• WORK INSTRUCTIONS:
Copy the records below exactly, leaving out every picture.
· · · ·
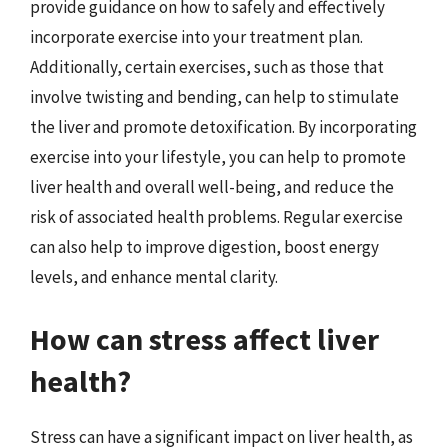
provide guidance on how to safely and effectively
incorporate exercise into your treatment plan.
Additionally, certain exercises, such as those that
involve twisting and bending, can help to stimulate
the liver and promote detoxification. By incorporating
exercise into your lifestyle, you can help to promote
liver health and overall well-being, and reduce the
risk of associated health problems. Regular exercise
can also help to improve digestion, boost energy
levels, and enhance mental clarity.
How can stress affect liver
health?
Stress can have a significant impact on liver health, as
· · · ·
• RESULT OF THIS EXERCISE:
provide guidance on how to safely and effectively
incorporate exercise into your treatment plan.
Additionally, certain exercises, such as those that
involve twisting and bending, can help to stimulate
the liver and promote detoxification. By incorporating
exercise into your lifestyle, you can help to promote
liver health and overall well-being, and reduce the
risk of associated health problems. Regular exercise
can also help to improve digestion, boost energy
levels, and enhance mental clarity.
How can stress affect liver
health?
Stress can have a significant impact on liver health, as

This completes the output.